### Assignment
Stop at the line containing "hierin ausdrücklich festgelegten.": write out every line from the beginning of the entries up to and including it, minus the pictures.

(Supplied records begins)

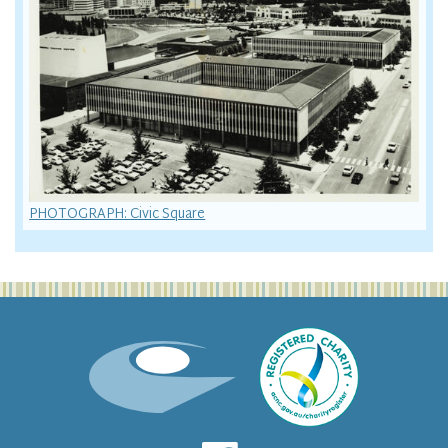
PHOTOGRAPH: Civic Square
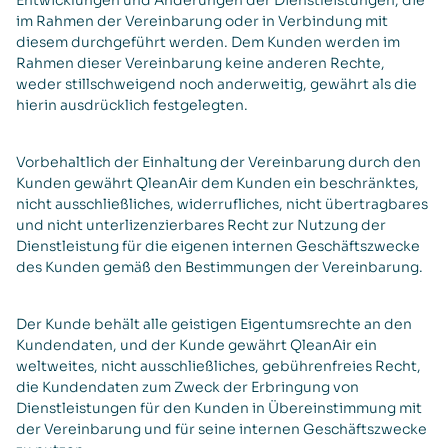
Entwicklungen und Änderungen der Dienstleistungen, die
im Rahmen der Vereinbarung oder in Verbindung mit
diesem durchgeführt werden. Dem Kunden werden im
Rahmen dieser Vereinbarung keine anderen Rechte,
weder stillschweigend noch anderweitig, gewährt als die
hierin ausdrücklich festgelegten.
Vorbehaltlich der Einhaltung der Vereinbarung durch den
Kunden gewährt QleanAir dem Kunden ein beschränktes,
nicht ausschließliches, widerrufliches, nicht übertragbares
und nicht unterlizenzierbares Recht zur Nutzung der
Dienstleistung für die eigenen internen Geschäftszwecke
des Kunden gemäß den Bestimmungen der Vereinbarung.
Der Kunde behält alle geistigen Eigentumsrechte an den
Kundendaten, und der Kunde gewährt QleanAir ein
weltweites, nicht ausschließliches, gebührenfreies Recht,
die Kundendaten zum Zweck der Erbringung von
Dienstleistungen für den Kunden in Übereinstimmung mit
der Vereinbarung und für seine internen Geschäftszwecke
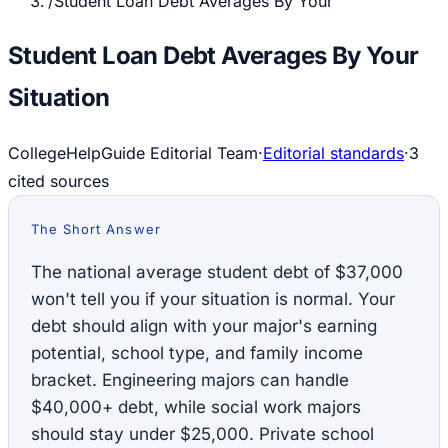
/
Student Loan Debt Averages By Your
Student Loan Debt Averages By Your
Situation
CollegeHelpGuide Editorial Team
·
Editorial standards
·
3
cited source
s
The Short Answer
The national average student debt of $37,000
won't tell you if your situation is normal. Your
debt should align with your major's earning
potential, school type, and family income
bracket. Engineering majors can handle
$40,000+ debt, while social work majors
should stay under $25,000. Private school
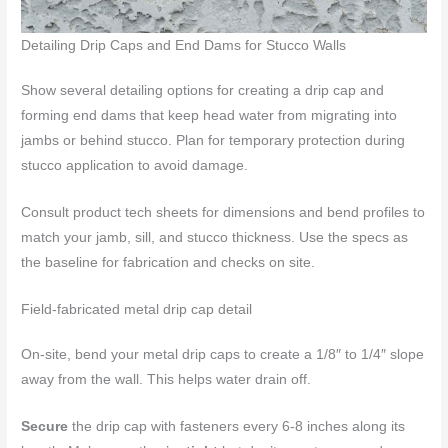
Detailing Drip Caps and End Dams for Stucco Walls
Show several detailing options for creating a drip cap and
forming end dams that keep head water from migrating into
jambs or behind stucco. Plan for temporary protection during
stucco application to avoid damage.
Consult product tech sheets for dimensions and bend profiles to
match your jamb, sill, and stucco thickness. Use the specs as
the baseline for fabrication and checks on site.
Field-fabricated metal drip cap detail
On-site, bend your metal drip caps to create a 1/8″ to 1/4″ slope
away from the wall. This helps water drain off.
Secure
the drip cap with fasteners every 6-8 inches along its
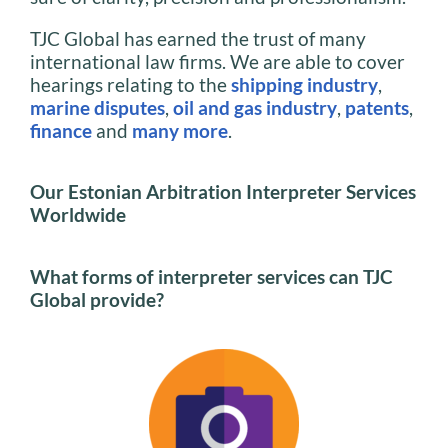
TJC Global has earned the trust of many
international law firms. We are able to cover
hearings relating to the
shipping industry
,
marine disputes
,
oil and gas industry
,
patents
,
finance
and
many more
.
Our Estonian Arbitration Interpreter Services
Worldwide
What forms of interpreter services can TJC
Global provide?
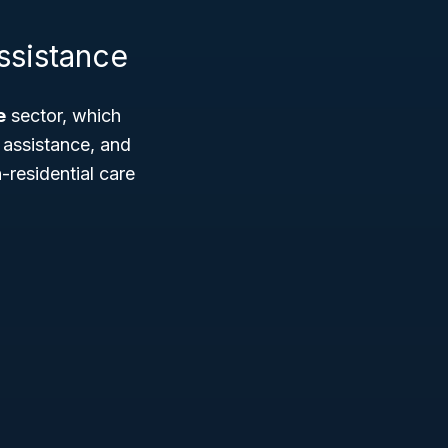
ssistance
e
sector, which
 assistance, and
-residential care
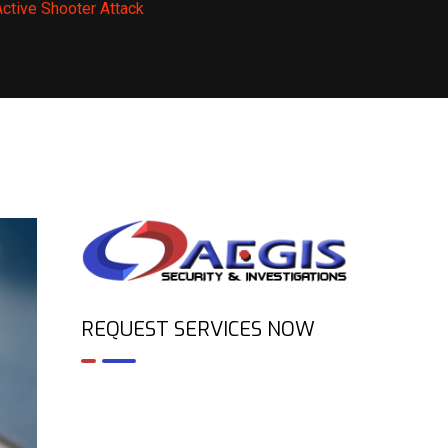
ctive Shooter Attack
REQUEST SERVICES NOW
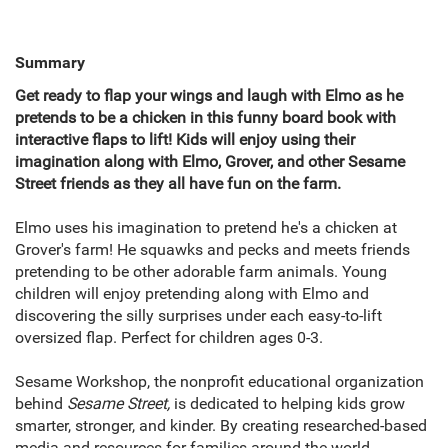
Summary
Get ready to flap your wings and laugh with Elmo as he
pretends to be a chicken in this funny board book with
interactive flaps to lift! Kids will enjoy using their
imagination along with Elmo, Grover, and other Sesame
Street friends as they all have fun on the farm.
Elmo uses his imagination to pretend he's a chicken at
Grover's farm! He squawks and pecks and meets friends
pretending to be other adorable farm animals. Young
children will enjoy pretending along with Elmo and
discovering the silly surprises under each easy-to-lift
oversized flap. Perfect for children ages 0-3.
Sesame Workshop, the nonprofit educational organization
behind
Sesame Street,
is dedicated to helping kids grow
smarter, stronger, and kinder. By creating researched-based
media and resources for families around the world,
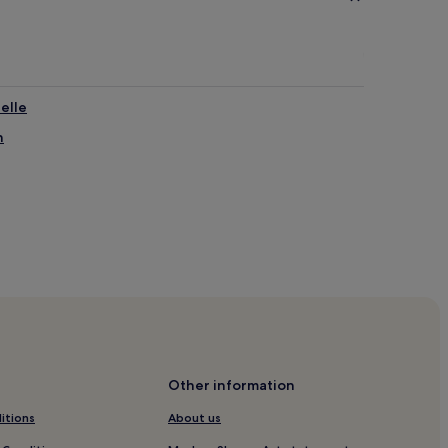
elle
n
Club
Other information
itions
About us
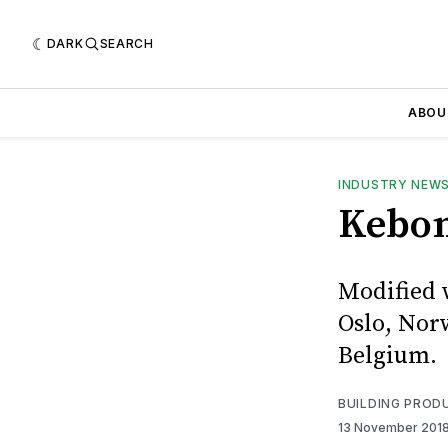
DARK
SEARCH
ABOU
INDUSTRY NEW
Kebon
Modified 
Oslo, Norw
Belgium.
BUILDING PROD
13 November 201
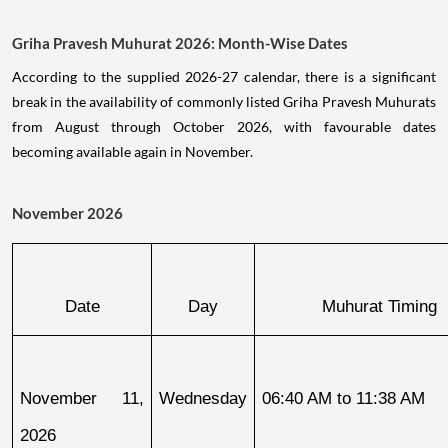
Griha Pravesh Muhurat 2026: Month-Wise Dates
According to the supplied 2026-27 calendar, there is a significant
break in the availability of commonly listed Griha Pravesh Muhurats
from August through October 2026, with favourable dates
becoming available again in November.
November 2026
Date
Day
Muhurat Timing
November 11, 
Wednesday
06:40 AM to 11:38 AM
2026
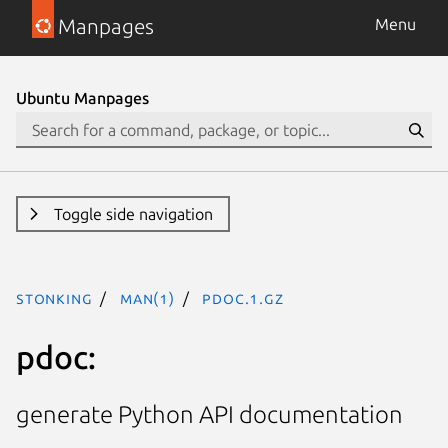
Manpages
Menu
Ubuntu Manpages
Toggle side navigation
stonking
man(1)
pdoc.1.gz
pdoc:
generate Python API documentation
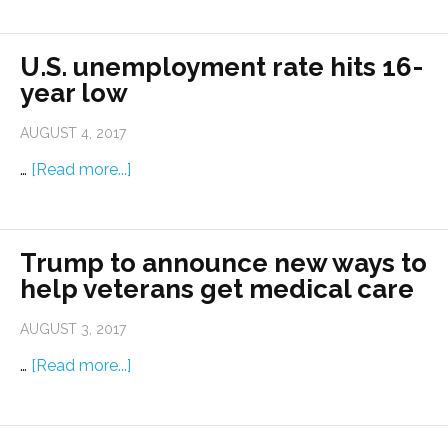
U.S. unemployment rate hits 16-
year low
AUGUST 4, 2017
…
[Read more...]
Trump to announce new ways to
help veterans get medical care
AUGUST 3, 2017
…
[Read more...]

(Supplied records ends)

### Answer below
PHOTOGRAPH: Civic Square
Entwicklungen und Änderungen der Dienstleistungen, die
im Rahmen der Vereinbarung oder in Verbindung mit
diesem durchgeführt werden. Dem Kunden werden im
Rahmen dieser Vereinbarung keine anderen Rechte,
weder stillschweigend noch anderweitig, gewährt als die
hierin ausdrücklich festgelegten.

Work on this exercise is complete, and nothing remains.